- Country of origin: United Kingdom
- No. of episodes: 2

Original release
- Network: BBC Two
- Release: 19 August – 26 August 2011

= India on Four Wheels =

India on Four Wheels is a documentary shown in the UK on BBC Two where Justin Rowlatt and Anita Rani travel around India sampling the changes and problems that growing car usage has brought to the country in the last two decades.

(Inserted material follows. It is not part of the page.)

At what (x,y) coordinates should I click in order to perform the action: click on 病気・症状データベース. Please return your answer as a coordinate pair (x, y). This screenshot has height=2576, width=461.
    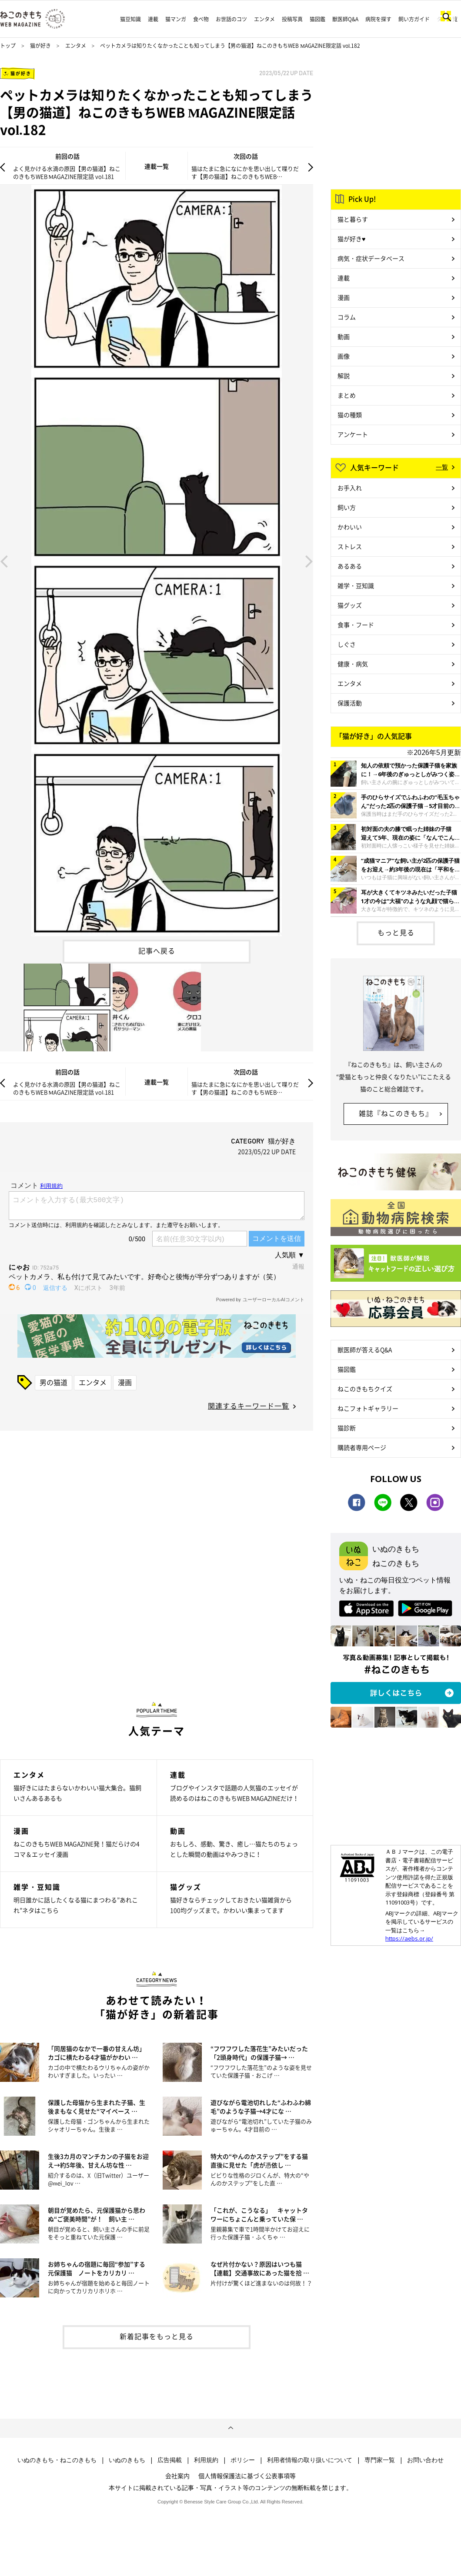
    Looking at the image, I should click on (370, 258).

The show was first broadcast on Friday 19 August and Friday 26 August 2011 as a two-part series. The programme was shown at 9pm and on BBC Two and BBC HD.
The presenters, Justin Rowlatt and Anita Rani travelled on two different journeys. Rani travelled in a modern, small 4x4 representing India's car economy of today, whereas Rowlatt travelled in an older Indian car visiting many places where people didn't have a car, or where they were only just discovering them.

==Episodes==

| No. | Original release date | Viewers (millions) | Weekly channel ranking |
|---|---|---|---|
| 1 | 19 August 2011 | 2.36 | 5 |
| 2 | 26 August 2011 | 2.32 | 6 |

== Reception ==
"Justin Rowlatt and Anita Rani facilitate two contrasting perspectives on the growing and increasingly motorized economies of India and China.", wrote Nina Mickwitz, relating the series to its parallel China on Four Wheels (BBC2, 2012).